Thursday, September 23, 2010

From Russia With Love: Booktalk 2

Yuri is a teenage boy living in Russia in the 1930s, under a brutal Stalin-like leader. The old rule of the Czars is over: they’ve been murdered and exiled, and no one dares speak of them anymore. The new regime – which Yuri is taught to praise at school – is harsh and unforgiving. People in Yuri’s town live in perpetual fear of being kidnapped and sent away to the work camps, where their chances of survival are slim. Yuri’s parents urge him to keep his mouth shut and his eyes down at the ground. In an unstable police state, anyone can be singled out and disappear without a trace.

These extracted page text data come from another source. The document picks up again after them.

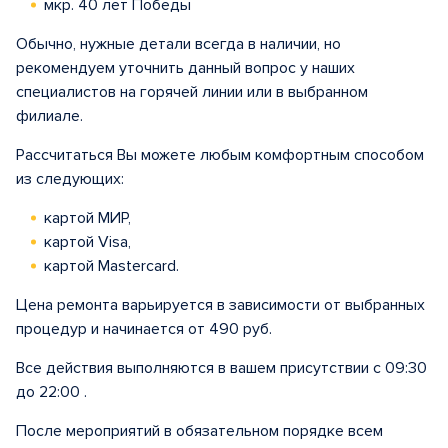
мкр. 40 лет Победы
Обычно, нужные детали всегда в наличии, но
рекомендуем уточнить данный вопрос у наших
специалистов на горячей линии или в выбранном
филиале.
Рассчитаться Вы можете любым комфортным способом
из следующих:
картой МИР,
картой Visa,
картой Mastercard.
Цена ремонта варьируется в зависимости от выбранных
процедур и начинается от 490 руб.
Все действия выполняются в вашем присутствии с 09:30
до 22:00 .
После мероприятий в обязательном порядке всем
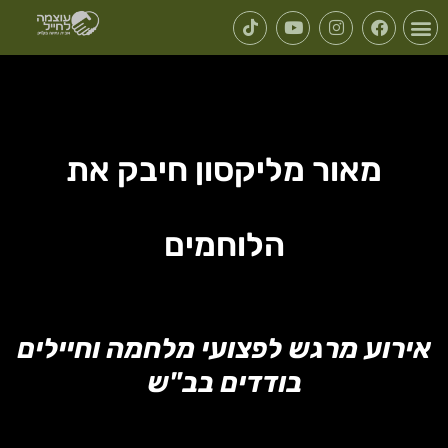
מאור מליקסון חיבק את
הלוחמים
אירוע מרגש לפצועי מלחמה וחיילים
בודדים בב"ש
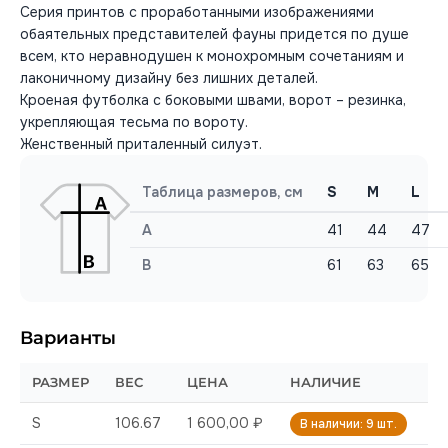
Серия принтов с проработанными изображениями
обаятельных представителей фауны придется по душе
всем, кто неравнодушен к монохромным сочетаниям и
лаконичному дизайну без лишних деталей.
Кроеная футболка с боковыми швами, ворот – резинка,
укрепляющая тесьма по вороту.
Женственный приталенный силуэт.
Таблица размеров, см
S
M
L
A
41
44
47
B
61
63
65
Варианты
РАЗМЕР
ВЕС
ЦЕНА
НАЛИЧИЕ
S
106.67
1 600,00 ₽
В наличии: 9 шт.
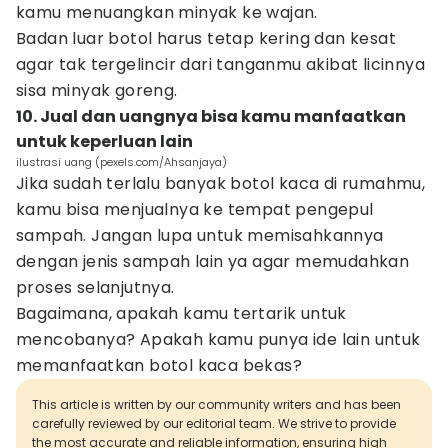
kamu menuangkan minyak ke wajan.
Badan luar botol harus tetap kering dan kesat
agar tak tergelincir dari tanganmu akibat licinnya
sisa minyak goreng.
10. Jual dan uangnya bisa kamu manfaatkan
untuk keperluan lain
ilustrasi uang (pexels.com/Ahsanjaya)
Jika sudah terlalu banyak botol kaca di rumahmu,
kamu bisa menjualnya ke tempat pengepul
sampah. Jangan lupa untuk memisahkannya
dengan jenis sampah lain ya agar memudahkan
proses selanjutnya.
Bagaimana, apakah kamu tertarik untuk
mencobanya? Apakah kamu punya ide lain untuk
memanfaatkan botol kaca bekas?
This article is written by our community writers and has been
carefully reviewed by our editorial team. We strive to provide
the most accurate and reliable information, ensuring high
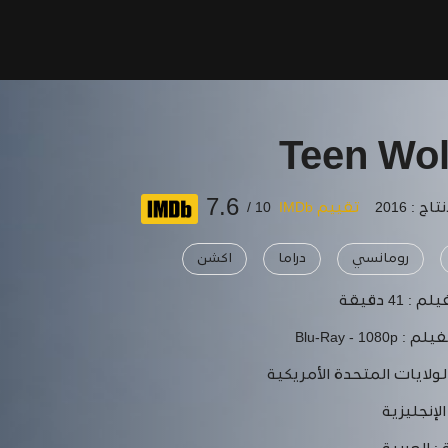
Teen Wol
7.6
ج : 2016
تقييم IMDb
10 /
رومانسي
دراما
اكشن
يلم :
41 دقيقة
فيلم :
Blu-Ray - 1080p
لولايات المتحدة الأمريكية
الإنجليزية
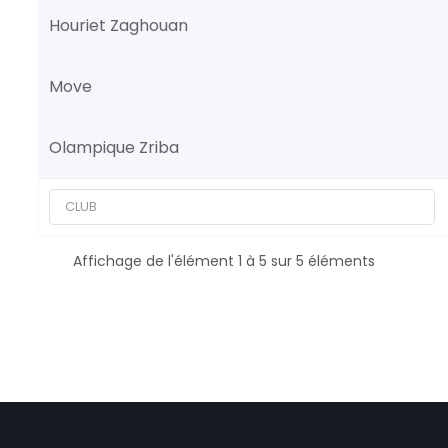
Houriet Zaghouan
Move
Olampique Zriba
Affichage de l'élément 1 à 5 sur 5 éléments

Yuri’s school is shut down, and he’s forced to do brutally hard manual labor.  When he’s sent to a mining camp in the north for answering a question incorrectly [sentence: ten years], Yuri senses that his life is over. Even if he does manage to get home, his parents may be dead or just gone, like so many others. But youth may be on his side: “Sometimes the sunlight had sparkled so brightly across the boundless sheets of snow. Or, in the stinging wind under the china-blue sky, I’d smelled the blessed spring melt. Once I stood under a tree and my heart sang to see the way its tall brave trunk soared …. I’d watch the eagles soaring overhead. I couldn’t help it” (138).  In a world of bleakness, illness, and semi-starvation, Yuri takes what consolation he can get. The Road of Bones by Anne Fine is gripping historical fiction.

The Road of Bones by Anne Fine. 213 p. Farrar, Straus and Giroux: 2006. Booktalk to high school, adult.